The Barnes-Hut algorithm provides a way to approximate an n-body simulation, while dramatically decreasing its cost. The insight behind the algorithm is that the gravitational forces between objects separated by large distances are weak, so they can be approximated without affecting the fidelity of the overall simulation very much.

The algorithm works by grouping bodies into regions and using a fixed threshold θ to determine if it should perform the exact acceleration calculation for the each body in the region, or if it should merely approximate acceleration using a pseudobody that represents aggregate information about all of the bodies contained in the region. This dramatically reduces the time needed to perform large simulations — asymptotically, from O(n^2) to O(n log n).

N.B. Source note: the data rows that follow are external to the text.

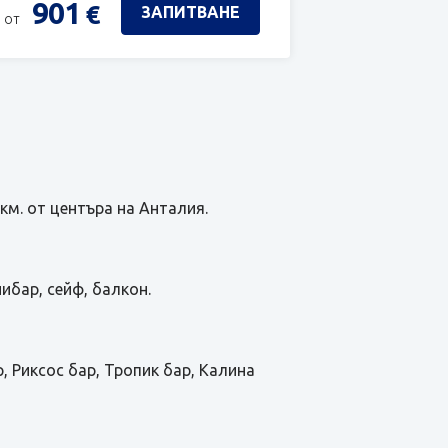
901
€
ЗАПИТВАНЕ
 от
 км. от центъра на Анталия.
ибар, сейф, балкон.
р, Риксос бар, Тропик бар, Калина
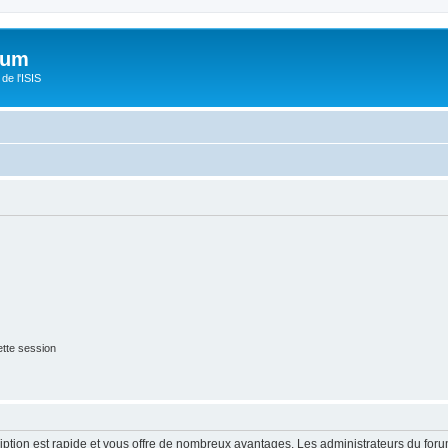
orum
de l'ISIS
tte session
cription est rapide et vous offre de nombreux avantages. Les administrateurs du fo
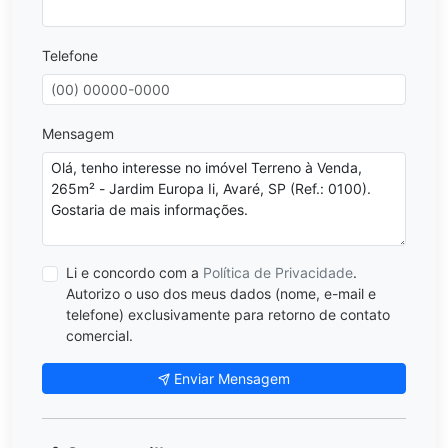
Telefone
Mensagem
Li e concordo com a
Política de Privacidade
.
Autorizo o uso dos meus dados (nome, e-mail e
telefone) exclusivamente para retorno de contato
comercial.
Enviar Mensagem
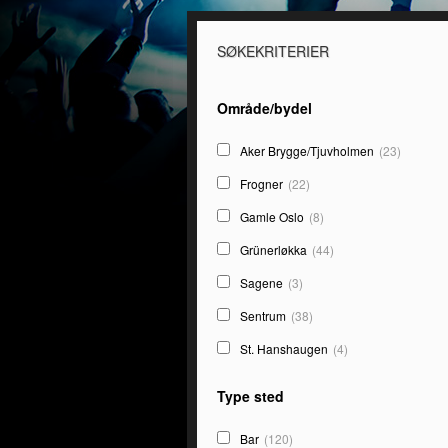
SØKEKRITERIER
Område/bydel
Aker Brygge/Tjuvholmen
(23)
Frogner
(22)
Gamle Oslo
(8)
Grünerløkka
(44)
Sagene
(3)
Sentrum
(38)
St. Hanshaugen
(4)
Type sted
Bar
(120)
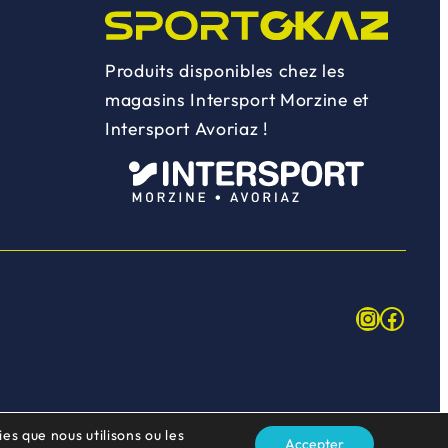
Produits disponibles chez les
magasins Intersport Morzine et
Intersport Avoriaz !
Instagr
Face
es que nous utilisons ou les
Accepter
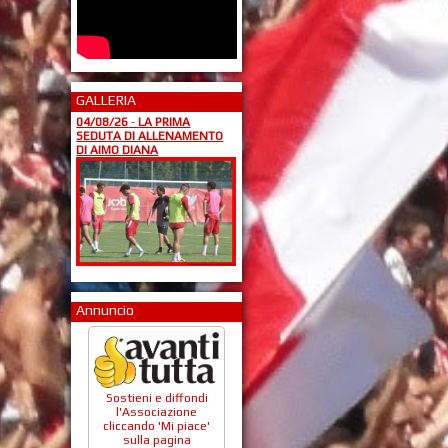
GALLERIA
04/08/26
-
LA PRIMA
SEDUTA DI ALLENAMENTO
DI AIMO DIANA
Annuncio
Sostieni e diffondi
l'Associazione
cliccando 'Mi piace'
sulla pagina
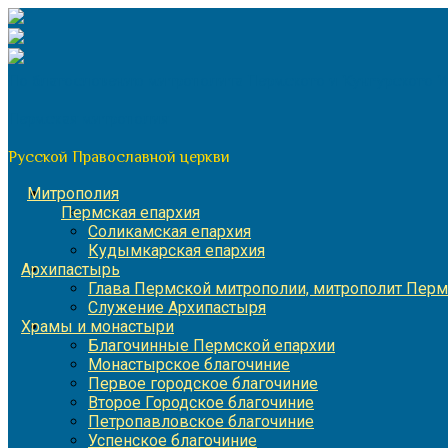
Перейти
к
содержимому
По благословению митрополита Пермского и Кунгурского 
Пермская митрополия
Русской Православной церкви
Митрополия
Пермская епархия
Соликамская епархия
Кудымкарская епархия
Архипастырь
Глава Пермской митрополии, митрополит Перм
Служение Архипастыря
Храмы и монастыри
Благочинные Пермской епархии
Монастырское благочиние
Первое городское благочиние
Второе Городское благочиние
Петропавловское благочиние
Успенское благочиние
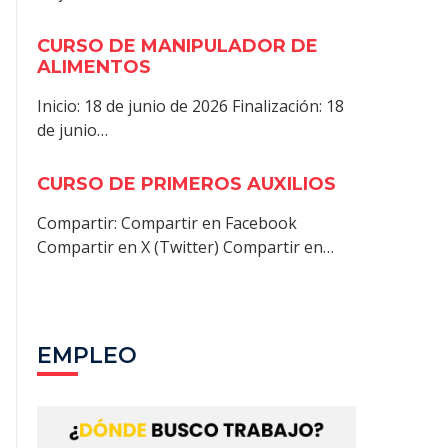
CURSO DE MANIPULADOR DE
ALIMENTOS
Inicio: 18 de junio de 2026 Finalización: 18
de junio…
CURSO DE PRIMEROS AUXILIOS
Compartir: Compartir en Facebook
Compartir en X (Twitter) Compartir en…
EMPLEO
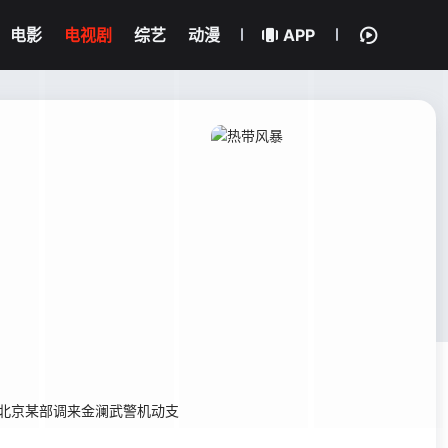
电影
电视剧
综艺
动漫
APP
北京某部调来金澜武警机动支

Bounding Boxes and Quad Trees

To represent regions, we will use bounding boxes comprising two points:

type bbox = {north_west:Plane.point; south_east:Plane.point}
To represent the decomposition of a collection of bodies into regions, we will use the following datatype:
type bhtree = 
    Empty 
  | Single of body 
  | Cell of body * bbox * (bhtree Sequence.t)
Intuitively, Empty represents a region with no bodies; Single(b) represents a region with a single body b; and Cell(b,bb,qs) represents a region with pseudobody b, bounding box bb, and four sub-quadrants qs. The position of the pseudobody in a Cell is the center of mass (or barycenter) of all objects in the region. The mass of the pseudobody is the total mass of all objects. The velocity of the pseudobody can be arbitrary, as it is not needed for the acceleration calculation. In your solution, you will likely have to write a function that decomposes a sequence of n bodies into a bhtree.

Simulation

The actual Barnes-Hut simulation works as follows. For each body b, the algorithm traverses the top-level bhtree. If it encounters a region with more than one body — i.e., a Cell node — it checks whether θ ≥ m / d, where m is the total mass of the pseudobody associated with the region, and d is the distance between b and the pseudobody's center of mass. If so, then it treats the entire region as if it were one large pseudobody. Otherwise, it recursively performs the computation on the sub-quadrants of the region. The base cases are the Empty and Single(b) cases, where the algorithm simply invokes the acceleration function as in the naive algorithm.

Your Tasks

Your task for the second part of this problem is to implement the Barnes-Hut algorithm. You will need to fill in the missing code in barnes_hut_nbody.ml.

To submit: barnes_hut_nbody.ml.

Acknowledgments

This assignment is based on materials developed by Dan Licata (Carnegie Mellon University) and Professor David Bindel.